DATA EXTRACT ::
════════════════════
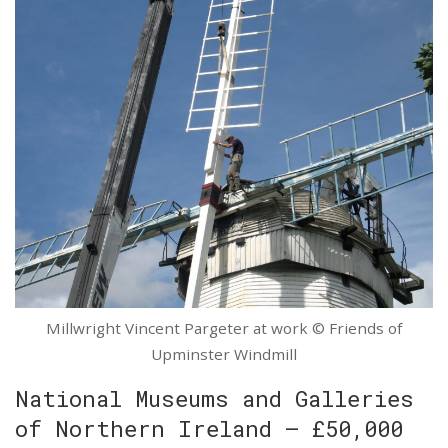
Millwright Vincent Pargeter at work © Friends of
Upminster Windmill
National Museums and Galleries
of Northern Ireland – £50,000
════════════════════
The whole listing above needs to be copied exactly; please keep the pictures out.

RESULT BELOW ::
Millwright Vincent Pargeter at work © Friends of
Upminster Windmill
National Museums and Galleries
of Northern Ireland – £50,000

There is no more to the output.